TASK OBJECTIVE: An exact reprint of every record below is required, with the pictures left out.
── RECORDS FOR THIS EXERCISE ──
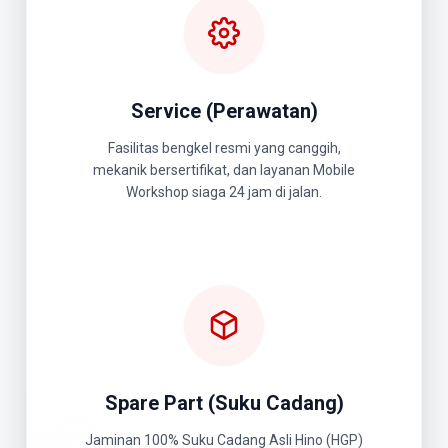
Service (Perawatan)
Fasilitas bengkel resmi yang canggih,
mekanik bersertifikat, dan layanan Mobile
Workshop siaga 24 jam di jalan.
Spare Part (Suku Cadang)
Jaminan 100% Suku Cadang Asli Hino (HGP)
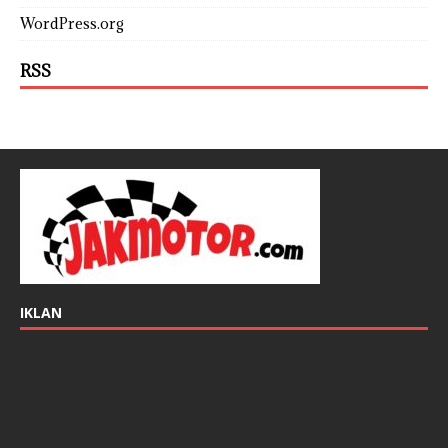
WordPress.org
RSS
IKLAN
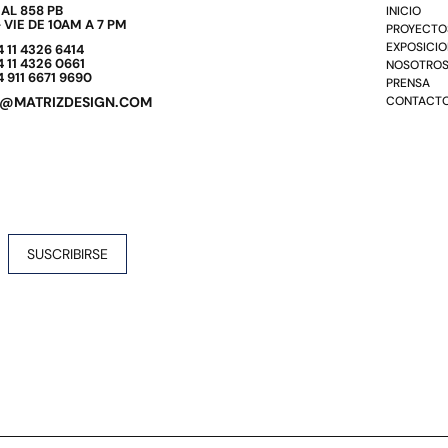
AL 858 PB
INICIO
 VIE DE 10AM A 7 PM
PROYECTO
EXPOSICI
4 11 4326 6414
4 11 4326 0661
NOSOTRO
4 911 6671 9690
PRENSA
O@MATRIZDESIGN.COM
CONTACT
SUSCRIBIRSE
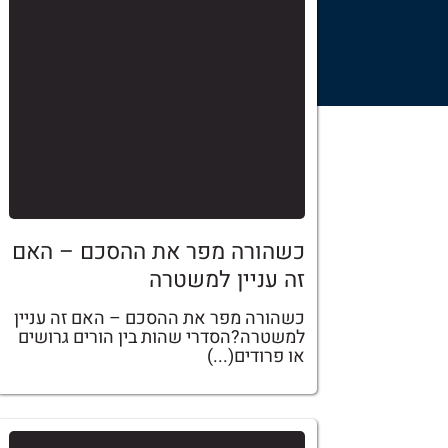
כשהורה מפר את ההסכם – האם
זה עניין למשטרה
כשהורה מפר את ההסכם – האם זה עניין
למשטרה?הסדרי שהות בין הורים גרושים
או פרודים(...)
───
EXERCISE OUTPUT:
Service (Perawatan)
Fasilitas bengkel resmi yang canggih,
mekanik bersertifikat, dan layanan Mobile
Workshop siaga 24 jam di jalan.
Spare Part (Suku Cadang)
Jaminan 100% Suku Cadang Asli Hino (HGP)
WordPress.org
RSS
IKLAN
AL 858 PB
INICIO
 VIE DE 10AM A 7 PM
PROYECTO
EXPOSICI
4 11 4326 6414
4 11 4326 0661
NOSOTRO
4 911 6671 9690
PRENSA
O@MATRIZDESIGN.COM
CONTACT
SUSCRIBIRSE
כשהורה מפר את ההסכם – האם
זה עניין למשטרה
כשהורה מפר את ההסכם – האם זה עניין
למשטרה?הסדרי שהות בין הורים גרושים
או פרודים(...)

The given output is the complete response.